(Records contained in a dataset)

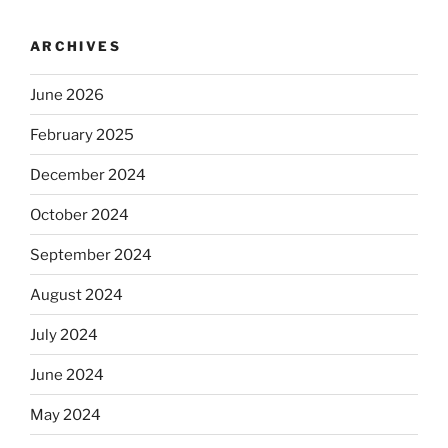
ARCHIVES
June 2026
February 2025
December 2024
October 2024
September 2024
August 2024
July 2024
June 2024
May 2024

---

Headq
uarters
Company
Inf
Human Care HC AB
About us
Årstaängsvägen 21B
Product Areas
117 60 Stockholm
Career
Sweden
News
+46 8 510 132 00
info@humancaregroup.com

- Work to be completed -
Return, unchanged, the run of lines above that opens with the line containing "Årstaängsvägen 21B" and closes with the line containing "info@humancaregroup.com". Include both.

- Solution to this exercise -
Årstaängsvägen 21B
Product Areas
117 60 Stockholm
Career
Sweden
News
+46 8 510 132 00
info@humancaregroup.com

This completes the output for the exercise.